▸ WORK ITEM
The pictures stay out. Please retype every line below exactly.

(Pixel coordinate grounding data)
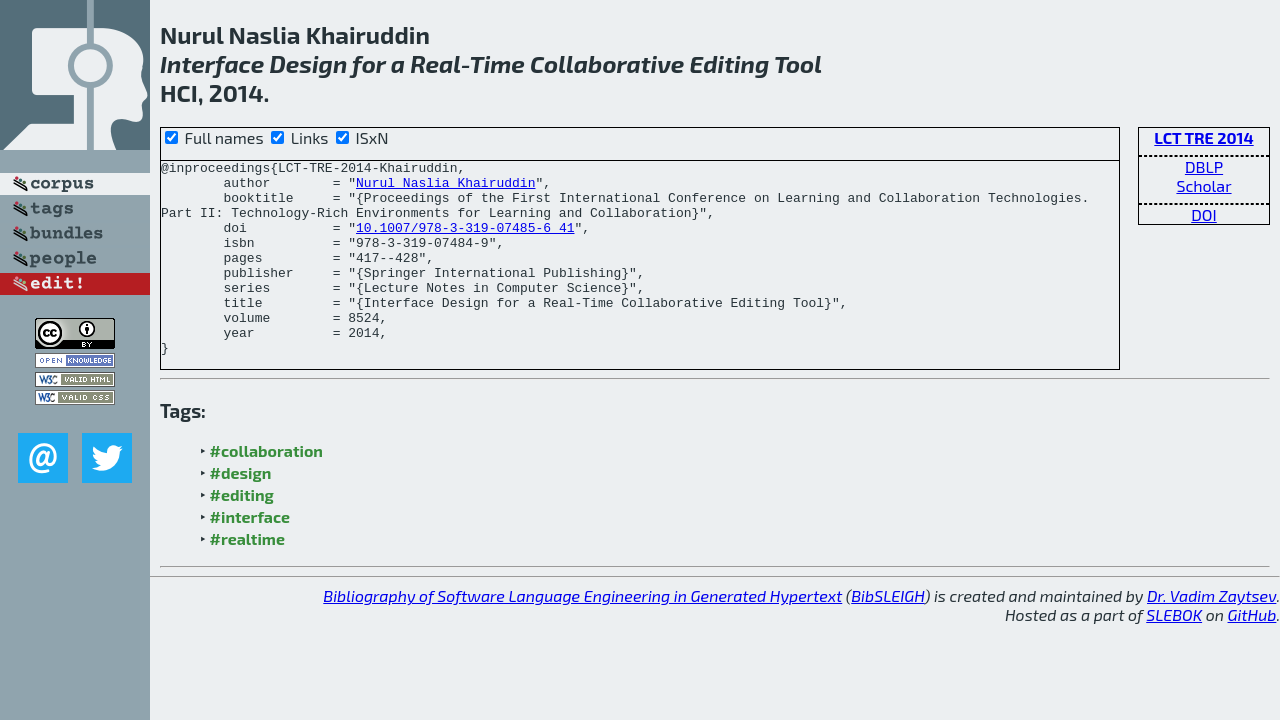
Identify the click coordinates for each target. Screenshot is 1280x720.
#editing (242, 533)
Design (308, 63)
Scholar (1203, 185)
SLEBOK (1174, 653)
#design (241, 511)
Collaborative (607, 63)
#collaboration (266, 489)
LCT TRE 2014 (1203, 137)
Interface (212, 63)
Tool (798, 63)
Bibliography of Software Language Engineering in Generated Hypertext (582, 634)
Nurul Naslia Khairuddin (445, 188)
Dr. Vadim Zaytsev (1211, 634)
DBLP (1204, 166)
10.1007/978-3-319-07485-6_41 (465, 242)
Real (435, 63)
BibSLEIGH (887, 634)
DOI (1204, 214)
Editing (730, 63)
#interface (250, 555)
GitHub (1252, 653)
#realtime (247, 577)
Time (497, 63)
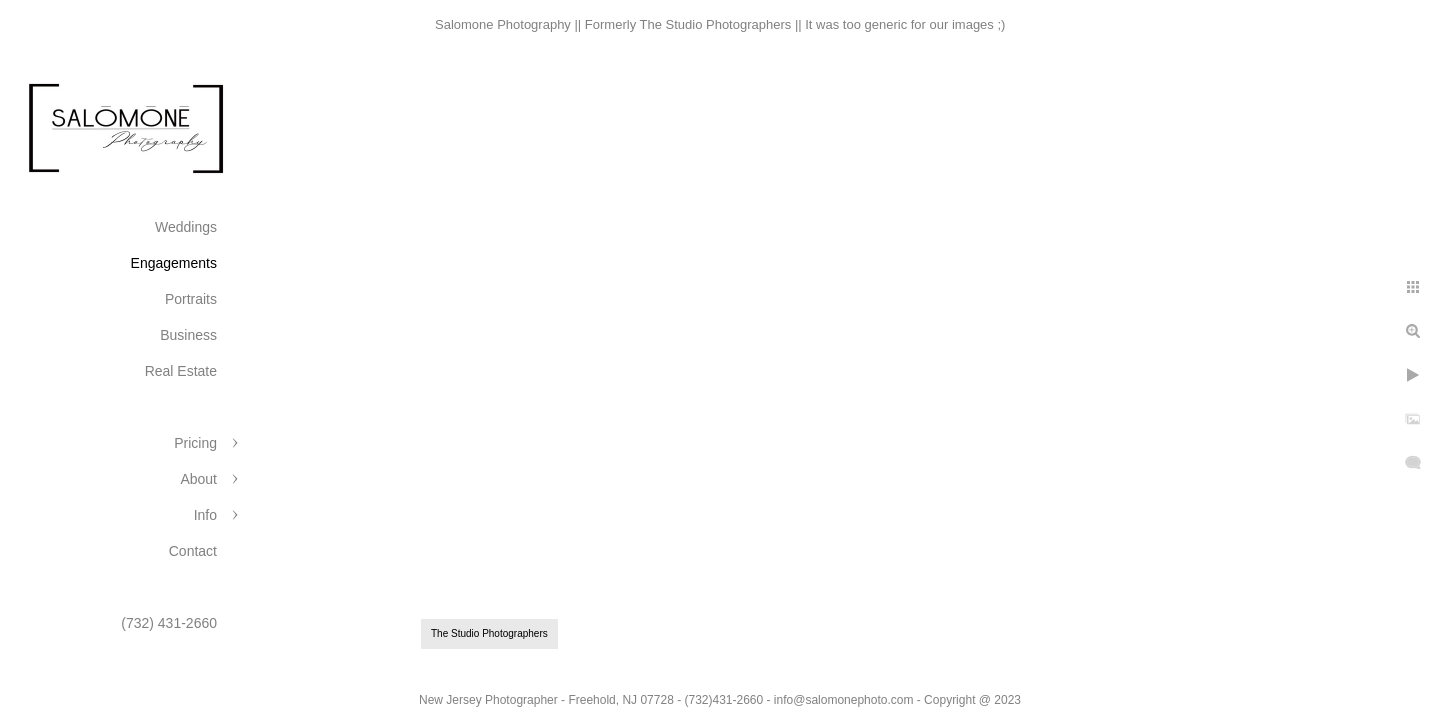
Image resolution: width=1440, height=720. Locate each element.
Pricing (195, 443)
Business (188, 335)
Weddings (186, 227)
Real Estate (181, 371)
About (198, 479)
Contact (193, 551)
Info (205, 515)
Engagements (174, 263)
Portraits (191, 299)
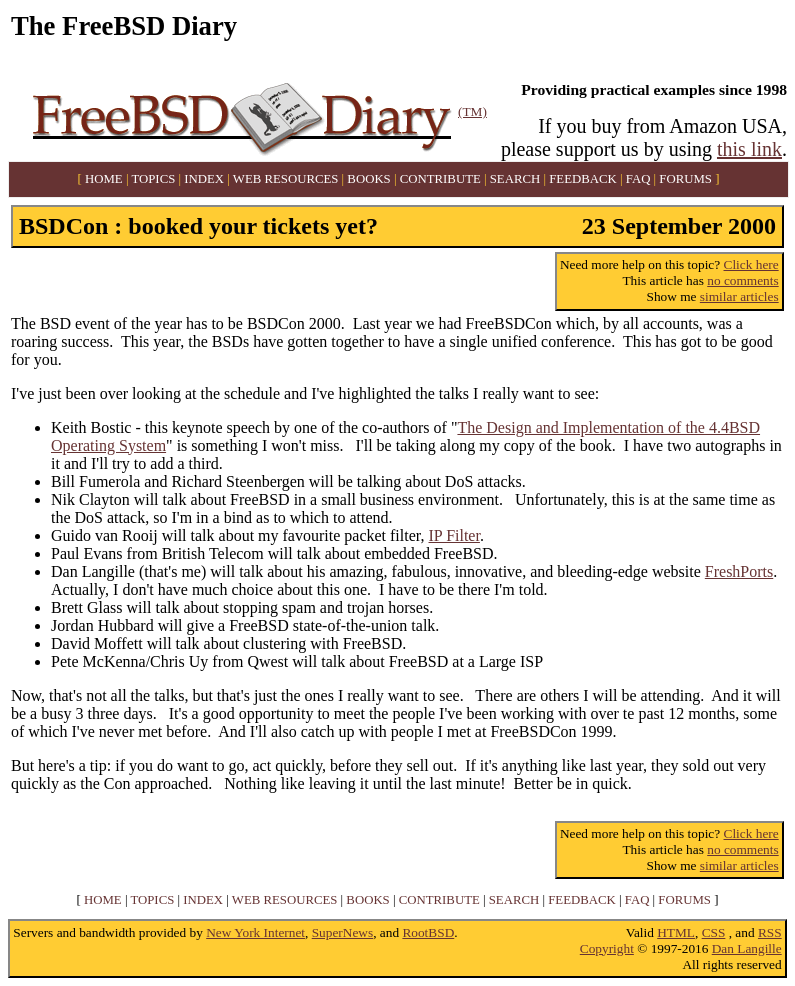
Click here (751, 264)
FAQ (638, 179)
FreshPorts (739, 571)
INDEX (204, 179)
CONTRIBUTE (440, 179)
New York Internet (255, 932)
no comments (742, 280)
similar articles (739, 296)
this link (749, 149)
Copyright (607, 948)
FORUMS (685, 179)
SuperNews (342, 932)
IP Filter (454, 535)
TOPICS (153, 179)
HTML (676, 932)
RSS (770, 932)
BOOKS (368, 179)
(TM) (472, 111)
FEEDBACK (583, 179)
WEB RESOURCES (286, 179)
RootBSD (428, 932)
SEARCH (515, 179)
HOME (104, 179)
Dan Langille (747, 948)
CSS (714, 932)
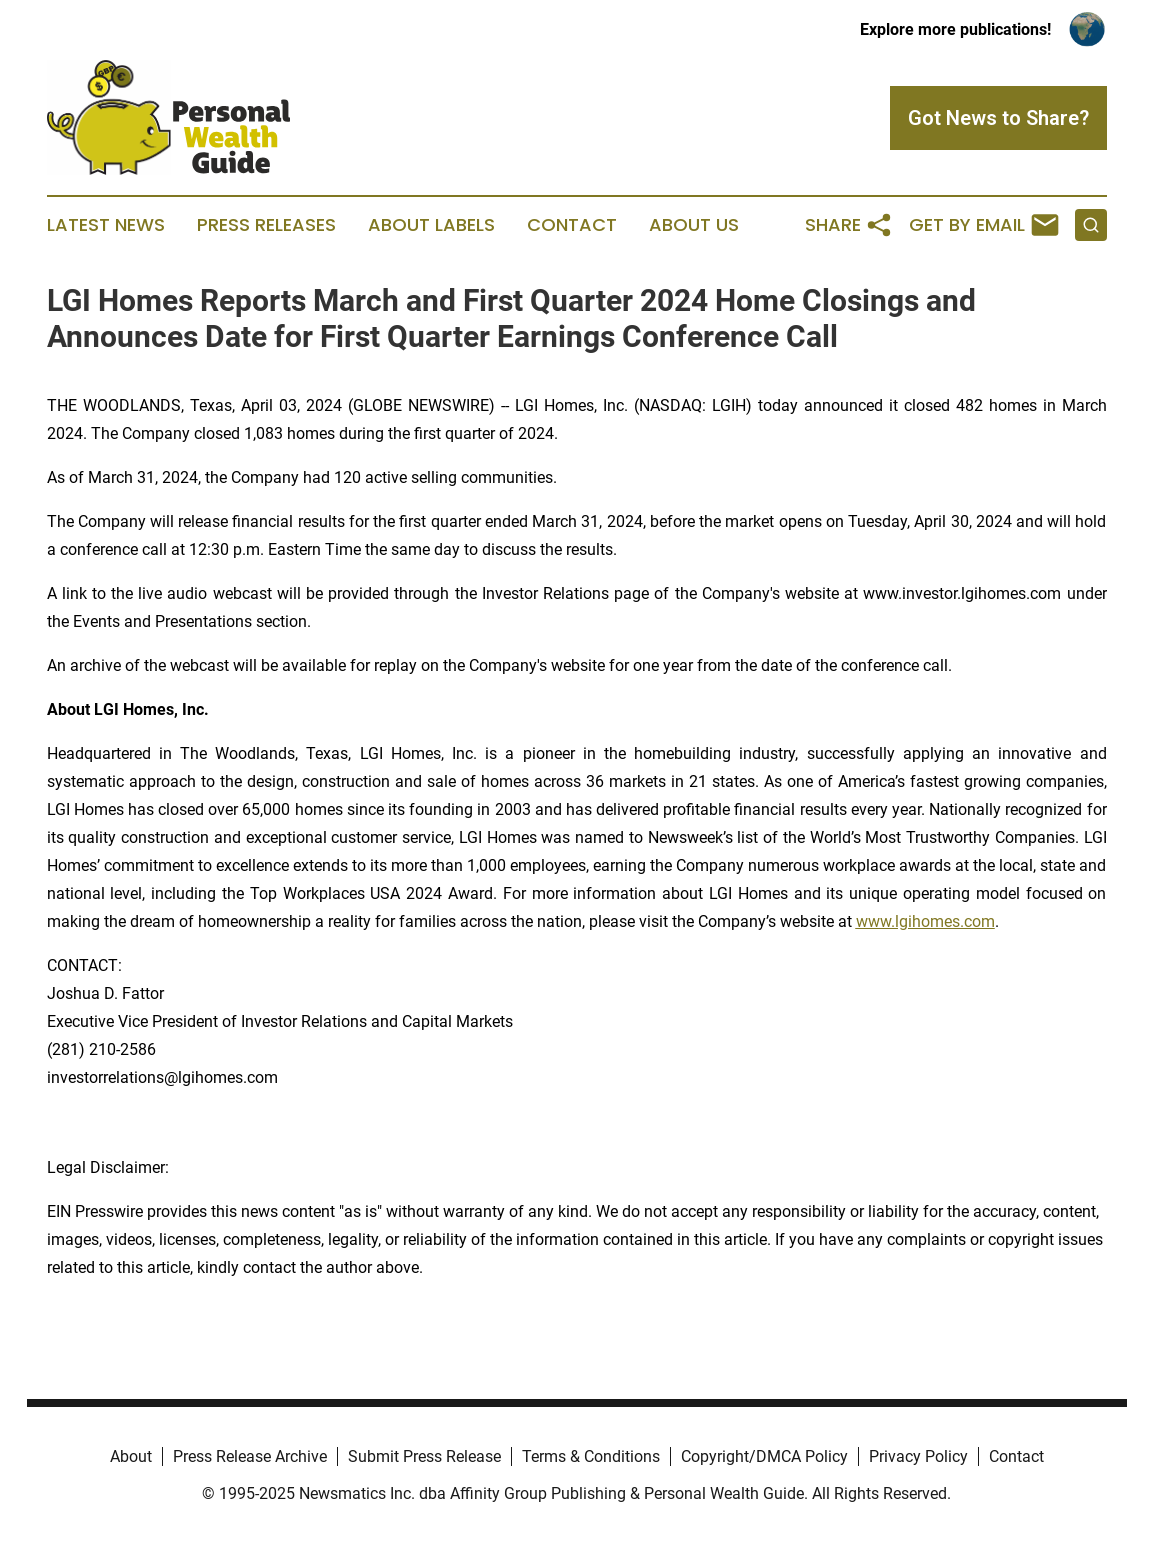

▸ YOUR SOLUTION
Identify the click coordinates for each target. Screenshot is 1280x720.
#editing (242, 533)
Design (308, 63)
Scholar (1203, 185)
SLEBOK (1174, 653)
#design (241, 511)
Collaborative (607, 63)
#collaboration (266, 489)
LCT TRE 2014 (1203, 137)
Interface (212, 63)
Tool (798, 63)
Bibliography of Software Language Engineering in Generated Hypertext (582, 634)
Nurul Naslia Khairuddin (445, 188)
Dr. Vadim Zaytsev (1211, 634)
DBLP (1204, 166)
10.1007/978-3-319-07485-6_41 (465, 242)
Real (435, 63)
BibSLEIGH (887, 634)
DOI (1204, 214)
Editing (730, 63)
#interface (250, 555)
GitHub (1252, 653)
#realtime (247, 577)
Time (497, 63)
Image resolution: width=1440, height=720. Locate each element.
Pricing (195, 443)
Business (188, 335)
Weddings (186, 227)
Real Estate (181, 371)
About (198, 479)
Contact (193, 551)
Info (205, 515)
Engagements (174, 263)
Portraits (191, 299)
Click here (751, 264)
FAQ (638, 179)
FreshPorts (739, 571)
INDEX (204, 179)
CONTRIBUTE (440, 179)
New York Internet (255, 932)
no comments (742, 280)
similar articles (739, 296)
this link (749, 149)
Copyright (607, 948)
FORUMS (685, 179)
SuperNews (342, 932)
IP Filter (454, 535)
TOPICS (153, 179)
HTML (676, 932)
RSS (770, 932)
BOOKS (368, 179)
(TM) (472, 111)
FEEDBACK (583, 179)
WEB RESOURCES (286, 179)
RootBSD (428, 932)
SEARCH (515, 179)
HOME (104, 179)
Dan Langille (747, 948)
CSS (714, 932)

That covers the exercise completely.